Sales of existing homes fell 0.6% in March to a seasonally adjusted annual rate of 4.92 million, according to a National Association of Realtors (NAR) report released today.
After rising 0.8% for February, analysts had predicted another 1% bump.
At the same time, squeezed inventory is pushing housing prices higher. The March median price for an existing home was $184,300, 11.8% above March 2012's price tag. The newest numbers mark the 13th straight month of year-over-year price increases, and March's YOY price jump is the largest since November 2005.
NAR Chief Economist Lawrence Yun reiterated his supply worries in a statement today:
Buyer traffic is 25 percent above a year ago when we were already seeing notable gains in shopping activity. In the same timeframe housing inventories have trended much lower, which is continuing to pressure home prices.
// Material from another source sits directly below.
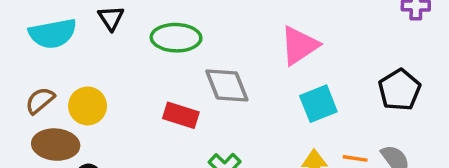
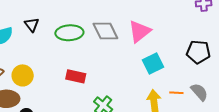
gray diamond: (227, 86) -> (105, 31), moved
black pentagon: (400, 90) -> (198, 52), turned -30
The good news is home construction is rising and low mortgage rates are continuing to keep affordability conditions at historically favorable levels. The bad news is that underwriting standards remain excessively tight, while renters are getting squeezed by higher rents.
The median time on market for existing homes was 62 days in March, down from the previous month's 74 and a whopping 32% below last March's average of 91 days. Current inventories bumped up 1.6% to 1.93 million existing homes, equivalent to a 4.7-month supply at current sales rates.
According to Yun, the inventory gains are largely seasonal and the market still "broadly favors sellers." Looking ahead, Yun estimates that housing inventories will need to expand to a six-month supply for buyers and sellers to create a more stable market.